Sonker Atul, Dubey Anju, Mohan Yatendra
Department of Transfusion Medicine, Sanjay Gandhi Post Graduate Institute of Medical Science, Lucknow, Uttar Pradesh, India.
Department of Transfusion Medicine, Kalyan Singh Super Speciality Cancer Institute, Lucknow, Uttar Pradesh, India.
Asian J Transfus Sci. 2024 Jan-Jun;18(1):56-61. doi: 10.4103/ajts.ajts_174_23. Epub 2024 Feb 6.
In autoimmune hemolytic anemia (AIHA) patients, conventional pretransfusion testing is difficult to interpret due to the presence of autoantibodies which may show panreactivity. Molecular phenotyping of red cell antigens could potentially be used to precisely match blood units, thereby reducing the need to perform intensive serologic laboratory testing, hence time delay in providing transfusion to such patients. The aim of this study is to perform the molecular typing for Kell, Kidd, and Duffy blood group antigens in direct antiglobulin test (DAT)-positive red blood cells of AIHA patients and provide corresponding antigen-matched blood for transfusion therapy.

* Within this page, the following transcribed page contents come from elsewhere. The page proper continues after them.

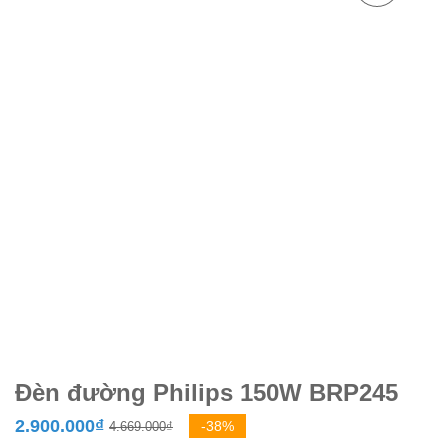
Đèn đường Philips 150W BRP245
Giá
Giá
2.900.000
₫
-38%
4.669.000
₫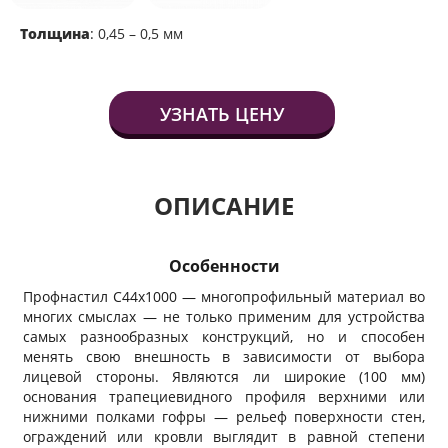
Толщина
:
0,45 – 0,5 мм
УЗНАТЬ ЦЕНУ
ОПИСАНИЕ
Особенности
Профнастил С44x1000 — многопрофильный материал во
многих смыслах — не только применим для устройства
самых разнообразных конструкций, но и способен
менять свою внешность в зависимости от выбора
лицевой стороны. Являются ли широкие (100 мм)
основания трапециевидного профиля верхними или
нижними полками гофры — рельеф поверхности стен,
ограждений или кровли выглядит в равной степени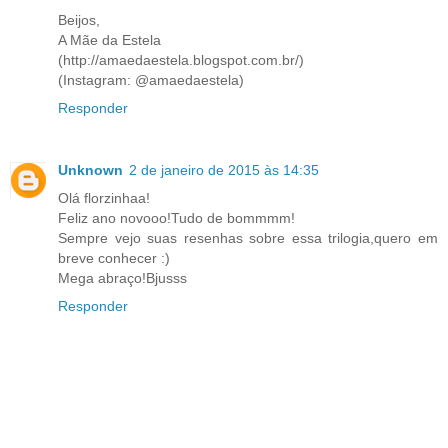
Beijos,
A Mãe da Estela
(http://amaedaestela.blogspot.com.br/)
(Instagram: @amaedaestela)
Responder
Unknown
2 de janeiro de 2015 às 14:35
Olá florzinhaa!
Feliz ano novooo!Tudo de bommmm!
Sempre vejo suas resenhas sobre essa trilogia,quero em
breve conhecer :)
Mega abraço!Bjusss
Responder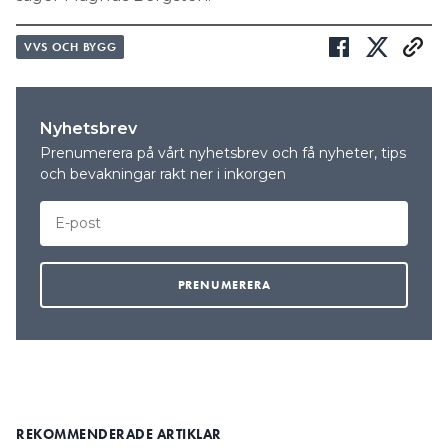
VVS OCH BYGG
Nyhetsbrev
Prenumerera på vårt nyhetsbrev och få nyheter, tips
och bevakningar rakt ner i inkorgen
REKOMMENDERADE ARTIKLAR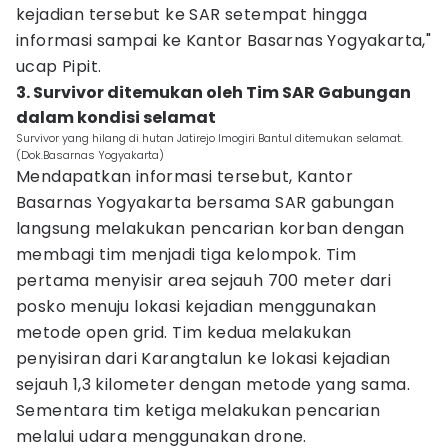
kejadian tersebut ke SAR setempat hingga
informasi sampai ke Kantor Basarnas Yogyakarta,"
ucap Pipit.
3. Survivor ditemukan oleh Tim SAR Gabungan
dalam kondisi selamat
Survivor yang hilang di hutan Jatirejo Imogiri Bantul ditemukan selamat.
(Dok.Basarnas Yogyakarta)
Mendapatkan informasi tersebut, Kantor
Basarnas Yogyakarta bersama SAR gabungan
langsung melakukan pencarian korban dengan
membagi tim menjadi tiga kelompok. Tim
pertama menyisir area sejauh 700 meter dari
posko menuju lokasi kejadian menggunakan
metode open grid. Tim kedua melakukan
penyisiran dari Karangtalun ke lokasi kejadian
sejauh 1,3 kilometer dengan metode yang sama.
Sementara tim ketiga melakukan pencarian
melalui udara menggunakan drone.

Blood samples from 50 normal blood donors and 30 DAT-positive AIHA patients were tested using standard serological techniques and polymerase chain reaction-based methods for Kell (K/k), Kidd (Jk/Jk), and Duffy (Fy/Fy) blood group systems. Five patients requiring blood transfusion were given donor blood units identical for Kell, Kidd, and Duffy antigens and followed up.
Genotyping and phenotyping results were 100% concordant for normal blood donors. Serological phenotyping of minor red cell antigens showed varied degree of agglutination for AIHA patients. The molecular typing was able to detect the antigen frequency accurately in all samples. The results of genotyping were used to provide Kell-, Kidd-, and Duffy-matched blood for transfusion therapy to AIHA patients with no adverse reaction.
Molecular blood group typing has proved immensely useful in the determination of actual antigen profile and hence in providing appropriate transfusion support in patients with AIHA reduced risk of transfusion reactions and alloimmunization.
在自身免疫性溶血性贫血(AIHA)患者中,由于存在可能表现出泛反应性的自身抗体,传统的输血前检测难以解释。红细胞抗原的分子表型分析有可能用于精确匹配血液单位,从而减少进行密集血清学实验室检测的需求,进而减少为这类患者提供输血时的时间延迟。本研究的目的是对AIHA患者直接抗球蛋白试验(DAT)阳性红细胞中的凯尔、基德和达菲血型抗原进行分子分型,并提供相应的抗原匹配血液用于输血治疗。
使用标准血清学技术和基于聚合酶链反应的方法对50名正常献血者和30名DAT阳性AIHA患者的血样进行凯尔(K/k)、基德(Jk/Jk)和达菲(Fy/Fy)血型系统检测。对5名需要输血的患者给予凯尔、基德和达菲抗原相同的供血单位并进行随访。
正常献血者的基因分型和表型分析结果一致性为100%。AIHA患者小红细胞抗原的血清学表型分析显示凝集程度各不相同。分子分型能够准确检测所有样本中的抗原频率。基因分型结果用于为AIHA患者提供凯尔、基德和达菲匹配的血液进行输血治疗,未出现不良反应。
分子血型分型已被证明在确定实际抗原谱方面非常有用,因此在为AIHA患者提供适当的输血支持、降低输血反应和同种免疫风险方面具有重要作用。